======== PROVIDED DATA ========

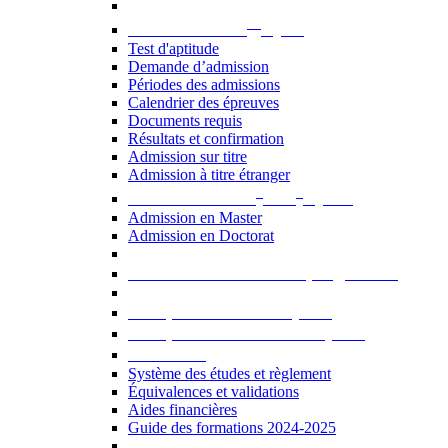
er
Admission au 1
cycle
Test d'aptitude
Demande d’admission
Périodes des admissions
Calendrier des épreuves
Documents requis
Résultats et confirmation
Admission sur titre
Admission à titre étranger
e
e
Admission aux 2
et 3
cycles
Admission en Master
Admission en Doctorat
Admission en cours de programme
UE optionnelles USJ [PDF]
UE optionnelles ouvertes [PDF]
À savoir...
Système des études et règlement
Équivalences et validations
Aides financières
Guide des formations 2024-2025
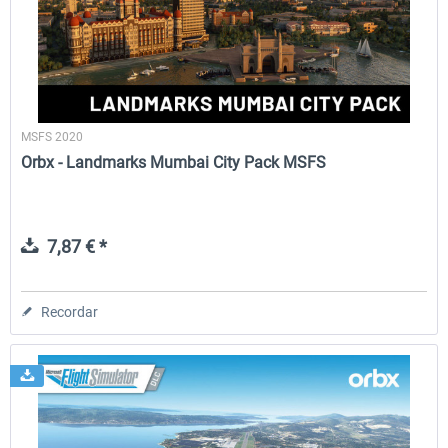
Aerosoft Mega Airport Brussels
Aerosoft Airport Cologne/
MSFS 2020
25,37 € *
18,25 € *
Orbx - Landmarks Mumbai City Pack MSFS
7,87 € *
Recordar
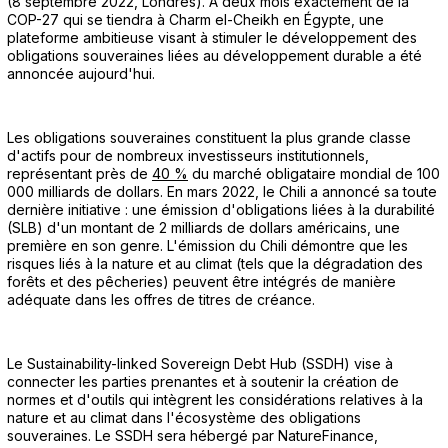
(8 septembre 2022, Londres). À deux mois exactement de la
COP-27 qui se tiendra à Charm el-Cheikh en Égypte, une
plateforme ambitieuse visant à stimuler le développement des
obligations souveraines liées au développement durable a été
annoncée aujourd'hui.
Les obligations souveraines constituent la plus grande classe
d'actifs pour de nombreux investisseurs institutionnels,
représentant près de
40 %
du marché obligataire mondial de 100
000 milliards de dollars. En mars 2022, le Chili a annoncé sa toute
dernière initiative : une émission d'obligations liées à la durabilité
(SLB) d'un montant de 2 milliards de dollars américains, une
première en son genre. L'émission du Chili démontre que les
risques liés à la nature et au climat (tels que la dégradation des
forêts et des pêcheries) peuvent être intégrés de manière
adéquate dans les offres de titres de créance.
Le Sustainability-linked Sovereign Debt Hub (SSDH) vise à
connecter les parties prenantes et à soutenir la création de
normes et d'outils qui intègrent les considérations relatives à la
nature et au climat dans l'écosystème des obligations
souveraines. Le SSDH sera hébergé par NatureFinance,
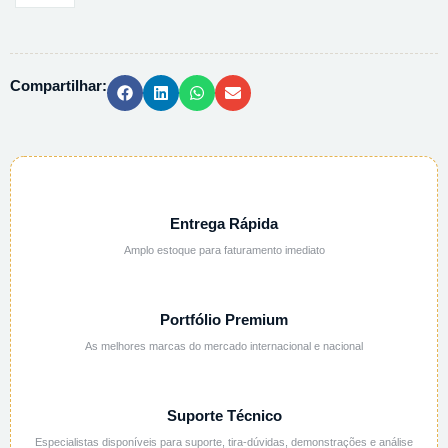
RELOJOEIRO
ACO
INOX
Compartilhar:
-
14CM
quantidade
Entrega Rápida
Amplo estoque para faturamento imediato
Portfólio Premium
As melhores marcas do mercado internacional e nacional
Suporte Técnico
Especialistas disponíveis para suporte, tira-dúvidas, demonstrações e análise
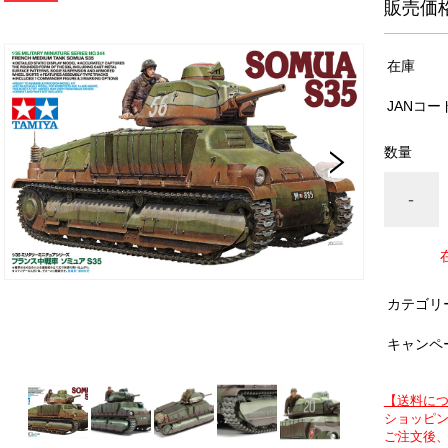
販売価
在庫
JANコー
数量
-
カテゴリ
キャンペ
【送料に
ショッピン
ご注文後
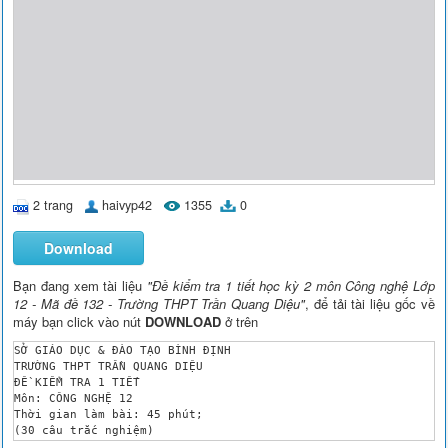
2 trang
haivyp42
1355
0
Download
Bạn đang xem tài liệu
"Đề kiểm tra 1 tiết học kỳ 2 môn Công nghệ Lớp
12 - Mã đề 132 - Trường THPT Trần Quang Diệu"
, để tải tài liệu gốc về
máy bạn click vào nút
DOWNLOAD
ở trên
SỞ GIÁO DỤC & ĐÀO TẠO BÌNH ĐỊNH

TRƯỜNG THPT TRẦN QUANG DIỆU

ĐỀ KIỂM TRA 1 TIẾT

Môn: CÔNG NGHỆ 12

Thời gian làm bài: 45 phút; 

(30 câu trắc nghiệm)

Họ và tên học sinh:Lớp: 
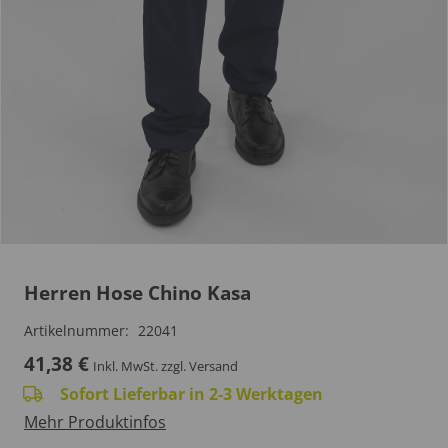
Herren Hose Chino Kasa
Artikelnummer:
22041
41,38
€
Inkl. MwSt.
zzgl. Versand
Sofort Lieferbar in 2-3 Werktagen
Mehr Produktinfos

========

Count the lines of the material that include the word "Chili", then report only the total.

2